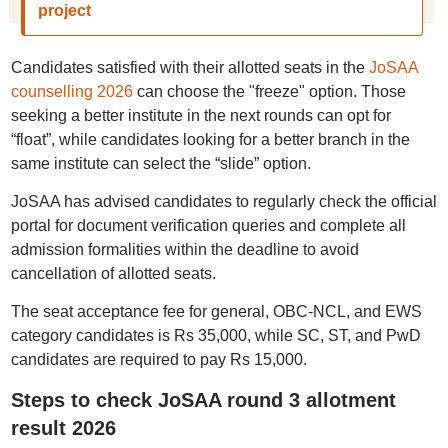
project
Candidates satisfied with their allotted seats in the
JoSAA
counselling 2026
can choose the "freeze" option. Those
seeking a better institute in the next rounds can opt for
“float”, while candidates looking for a better branch in the
same institute can select the “slide” option.
JoSAA has advised candidates to regularly check the official
portal for document verification queries and complete all
admission formalities within the deadline to avoid
cancellation of allotted seats.
The seat acceptance fee for general, OBC-NCL, and EWS
category candidates is Rs 35,000, while SC, ST, and PwD
candidates are required to pay Rs 15,000.
Steps to check JoSAA round 3 allotment
result 2026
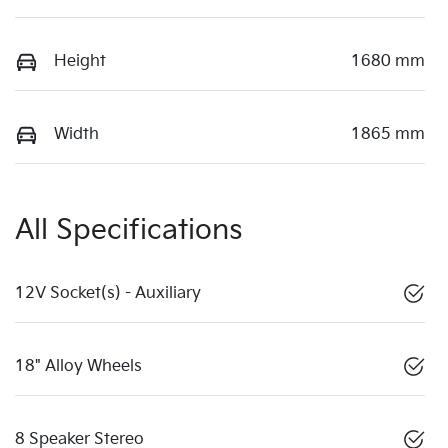
Height
1680 mm
Width
1865 mm
All Specifications
12V Socket(s) - Auxiliary
18" Alloy Wheels
8 Speaker Stereo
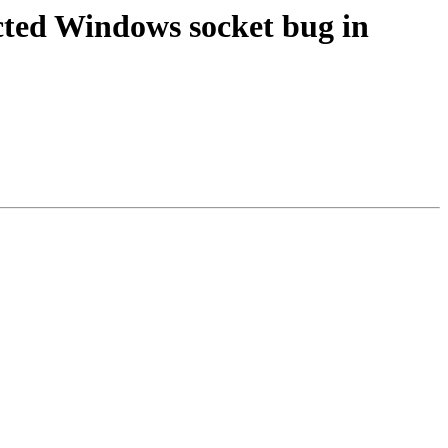
ted Windows socket bug in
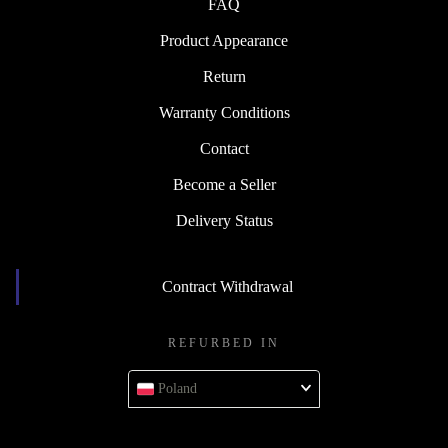
FAQ
Product Appearance
Return
Warranty Conditions
Contact
Become a Seller
Delivery Status
Contract Withdrawal
REFURBED IN
Poland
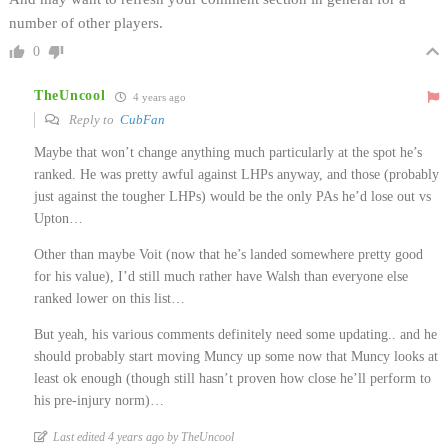
number of other players.
0
TheUncool
4 years ago
Reply to
CubFan
Maybe that won’t change anything much particularly at the spot he’s
ranked. He was pretty awful against LHPs anyway, and those (probably
just against the tougher LHPs) would be the only PAs he’d lose out vs
Upton…
Other than maybe Voit (now that he’s landed somewhere pretty good
for his value), I’d still much rather have Walsh than everyone else
ranked lower on this list…
But yeah, his various comments definitely need some updating.. and he
should probably start moving Muncy up some now that Muncy looks at
least ok enough (though still hasn’t proven how close he’ll perform to
his pre-injury norm)…
Last edited 4 years ago by TheUncool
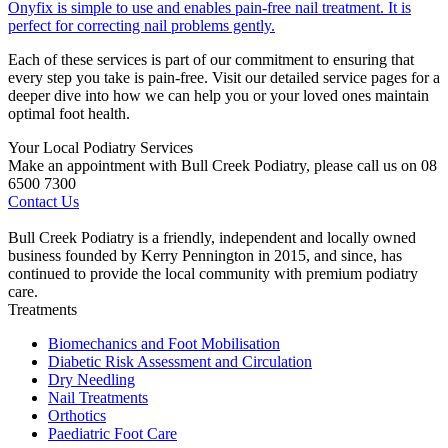
Onyfix is simple to use and enables pain-free nail treatment. It is
perfect for correcting nail problems gently.
Each of these services is part of our commitment to ensuring that
every step you take is pain-free. Visit our detailed service pages for a
deeper dive into how we can help you or your loved ones maintain
optimal foot health.
Your Local Podiatry Services
Make an appointment with Bull Creek Podiatry, please call us on 08
6500 7300
Contact Us
Bull Creek Podiatry is a friendly, independent and locally owned
business founded by Kerry Pennington in 2015, and since, has
continued to provide the local community with premium podiatry
care.
Treatments
Biomechanics and Foot Mobilisation
Diabetic Risk Assessment and Circulation
Dry Needling
Nail Treatments
Orthotics
Paediatric Foot Care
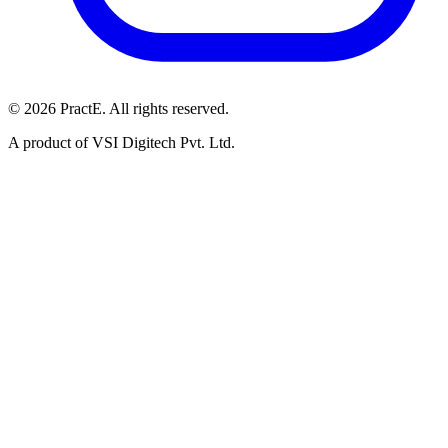
© 2026 PractE. All rights reserved.
A product of VSI Digitech Pvt. Ltd.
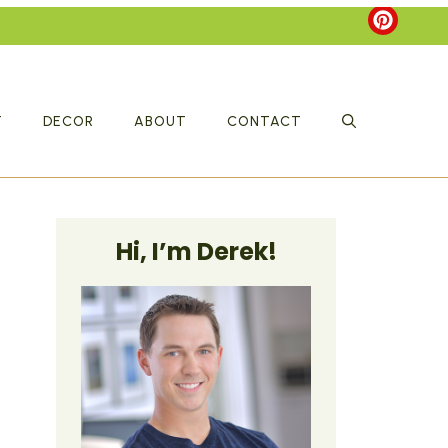
T
DECOR
ABOUT
CONTACT
Hi, I’m Derek!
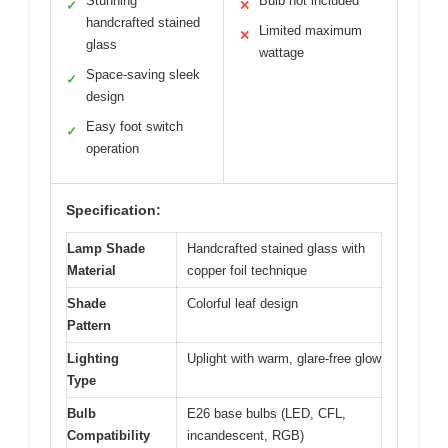
Stunning
Bulb not included
✓
✕
handcrafted stained
Limited maximum
✕
glass
wattage
Space-saving sleek
✓
design
Easy foot switch
✓
operation
Specification:
Lamp Shade
Handcrafted stained glass with
Material
copper foil technique
Shade
Colorful leaf design
Pattern
Lighting
Uplight with warm, glare-free glow
Type
Bulb
E26 base bulbs (LED, CFL,
Compatibility
incandescent, RGB)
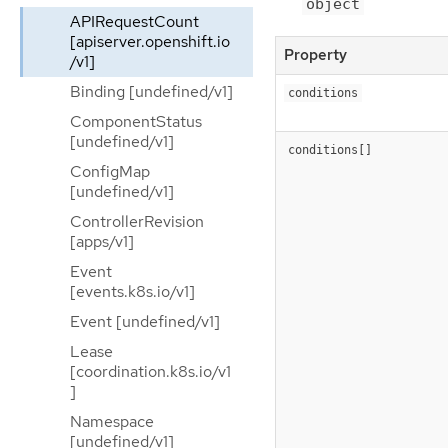
object
APIRequestCount
[apiserver.openshift.io
Property
/v1]
Binding [undefined/v1]
conditions
ComponentStatus
[undefined/v1]
conditions[]
ConfigMap
[undefined/v1]
ControllerRevision
[apps/v1]
Event
[events.k8s.io/v1]
Event [undefined/v1]
Lease
[coordination.k8s.io/v1
]
Namespace
[undefined/v1]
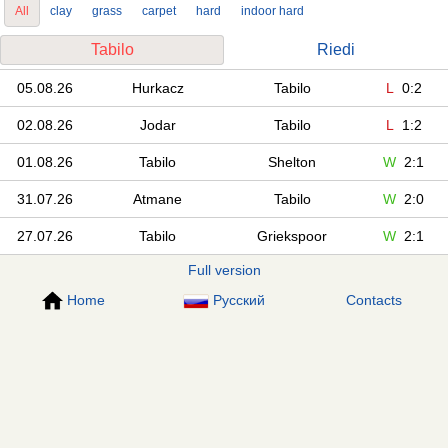
All
clay
grass
carpet
hard
indoor hard
Tabilo
Riedi
05.08.26
Hurkacz
Tabilo
L
0:2
02.08.26
Jodar
Tabilo
L
1:2
01.08.26
Tabilo
Shelton
W
2:1
31.07.26
Atmane
Tabilo
W
2:0
27.07.26
Tabilo
Griekspoor
W
2:1
Full version
Home
Русский
Contacts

_ _ _ _ _ _ _

Print all the records again exactly; do not include any picture.

Written response:
project
Candidates satisfied with their allotted seats in the
JoSAA
counselling 2026
can choose the "freeze" option. Those
seeking a better institute in the next rounds can opt for
“float”, while candidates looking for a better branch in the
same institute can select the “slide” option.
JoSAA has advised candidates to regularly check the official
portal for document verification queries and complete all
admission formalities within the deadline to avoid
cancellation of allotted seats.
The seat acceptance fee for general, OBC-NCL, and EWS
category candidates is Rs 35,000, while SC, ST, and PwD
candidates are required to pay Rs 15,000.
Steps to check JoSAA round 3 allotment
result 2026
Height
1680 mm
Width
1865 mm
All Specifications
12V Socket(s) - Auxiliary
18" Alloy Wheels
8 Speaker Stereo
ted Windows socket bug in
FAQ
Product Appearance
Return
Warranty Conditions
Contact
Become a Seller
Delivery Status
Contract Withdrawal
REFURBED IN
Poland
number of other players.
0
TheUncool
4 years ago
Reply to
CubFan
Maybe that won’t change anything much particularly at the spot he’s
ranked. He was pretty awful against LHPs anyway, and those (probably
just against the tougher LHPs) would be the only PAs he’d lose out vs
Upton…
Other than maybe Voit (now that he’s landed somewhere pretty good
for his value), I’d still much rather have Walsh than everyone else
ranked lower on this list…
But yeah, his various comments definitely need some updating.. and he
should probably start moving Muncy up some now that Muncy looks at
least ok enough (though still hasn’t proven how close he’ll perform to
his pre-injury norm)…
Last edited 4 years ago by TheUncool
Onyfix is simple to use and enables pain-free nail treatment. It is
perfect for correcting nail problems gently.
Each of these services is part of our commitment to ensuring that
every step you take is pain-free. Visit our detailed service pages for a
deeper dive into how we can help you or your loved ones maintain
optimal foot health.
Your Local Podiatry Services
Make an appointment with Bull Creek Podiatry, please call us on 08
6500 7300
Contact Us
Bull Creek Podiatry is a friendly, independent and locally owned
business founded by Kerry Pennington in 2015, and since, has
continued to provide the local community with premium podiatry
care.
Treatments
Biomechanics and Foot Mobilisation
Diabetic Risk Assessment and Circulation
Dry Needling
Nail Treatments
Orthotics
Paediatric Foot Care
© 2026 PractE. All rights reserved.
A product of VSI Digitech Pvt. Ltd.
T
DECOR
ABOUT
CONTACT
Hi, I’m Derek!
Stunning
Bulb not included
✓
✕
handcrafted stained
Limited maximum
✕
glass
wattage
Space-saving sleek
✓
design
Easy foot switch
✓
operation
Specification:
Lamp Shade
Handcrafted stained glass with
Material
copper foil technique
Shade
Colorful leaf design
Pattern
Lighting
Uplight with warm, glare-free glow
Type
Bulb
E26 base bulbs (LED, CFL,
Compatibility
incandescent, RGB)
object
APIRequestCount
[apiserver.openshift.io
Property
/v1]
Binding [undefined/v1]
conditions
ComponentStatus
[undefined/v1]
conditions[]
ConfigMap
[undefined/v1]
ControllerRevision
[apps/v1]
Event
[events.k8s.io/v1]
Event [undefined/v1]
Lease
[coordination.k8s.io/v1
]
Namespace
[undefined/v1]
All
clay
grass
carpet
hard
indoor hard
Tabilo
Riedi
05.08.26
Hurkacz
Tabilo
L
0:2
02.08.26
Jodar
Tabilo
L
1:2
01.08.26
Tabilo
Shelton
W
2:1
31.07.26
Atmane
Tabilo
W
2:0
27.07.26
Tabilo
Griekspoor
W
2:1
Full version
Home
Русский
Contacts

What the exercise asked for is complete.